Unfortunately, my water broke and my body refused to go into labor. I had to have pitocin, which killed my chance to labor in the birth center with him. He ended up being delivered by c-section, which killed my chance to labor there EVER (insurance won’t let them do VBACs).
So, C~ was born in the hospital, as will this baby. And I have to be strapped to those idiotic monitors that come automatically with a VBAC, knowing that, down the hall and through some double doors, is a beautiful, homey place where they start a loaf in the bread maker as soon as you show up.
You’re right. It sucks.
Katie, thank you for the sympathy. What an amazing story!
Darned monitors! Grrrrr.
And the bread maker… wow. At least it’s nice to know that there are places where people are trying to change the paradigm, even if there are limits on who can enjoy them.
Darling, my sympathies… I seem to remember that my friend in NYC picked a birthing center with midwives only, in Greenwich Village. It had all the groovy accessories you would want.
Sadly, however, she started to have complications during the birth (she was 36, it was her first) and the center did not or would not call an ambulance or even a taxi to get her to the hospital, where she needed to go to save the baby. Some kind of insurance issue. She then got out of the bed and walked, yes walked, about five blocks through Greenwich Village while in full labor, to get to St. Vincent’s where just about everybody else has their baby in lower Manhattan.
It’s a drag not to have the great environment – I was disappointed, too. And man I hated it that they wouldn’t let me walk around during labor with baby #1 – I was induced and they were worried about his amniotic fluid so they didn’t want me moving. I had to be in bed for something like 36 hours. Yes, I gave birth on my back – I was just glad it wasn’t a c-section, and grateful for the light-drip epidural because the final pushing didn’t hurt.
I do know how you feel…
Oh boy do I hate those monitors, too. One of my nurses, a temp, spent her whole shift on a chair, with her clipboard on her lap, facing the monitor. She just didn’t want to touch me at all except to check my dilation. I think I asked the doula to ask her to switch off of the computer screen, please.

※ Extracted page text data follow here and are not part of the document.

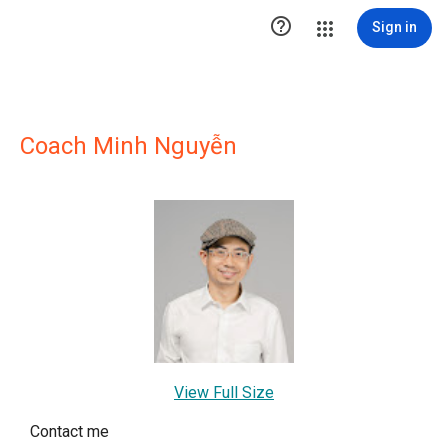

Sign in
Coach Minh Nguyễn
View Full Size
Contact me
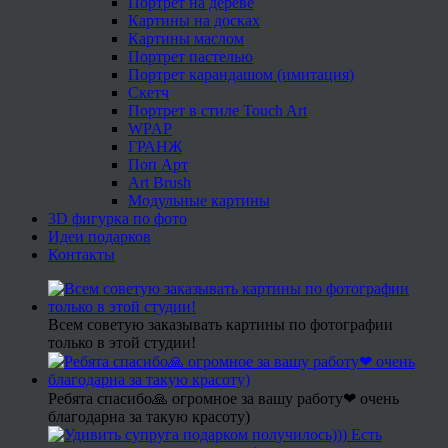
Портрет на дереве
Картины на досках
Картины маслом
Портрет пастелью
Портрет карандашом (имитация)
Скетч
Портрет в стиле Touch Art
WPAP
ГРАНЖ
Поп Арт
Art Brush
Модульные картины
3D фигурка по фото
Идеи подарков
Контакты
Всем советую заказывать картины по фотографии
только в этой студии!
Ребята спасибо🙏 огромное за вашу работу❤ очень
благодарна за такую красоту)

Here’s hoping that all your preparation and hoping will aid you well in this momentous journey. Whatever happens, you’ll get through it, and then you will have a baby to learn to care for! Woo hoo! (and you are going to take the baby care class, right? That was one I skipped for scheduling reasons and I ended up being so sorry – I needed some training, and it was overwhelming to have to learn about diapering and umbilicus care while recovering from labor and deprived of sleep.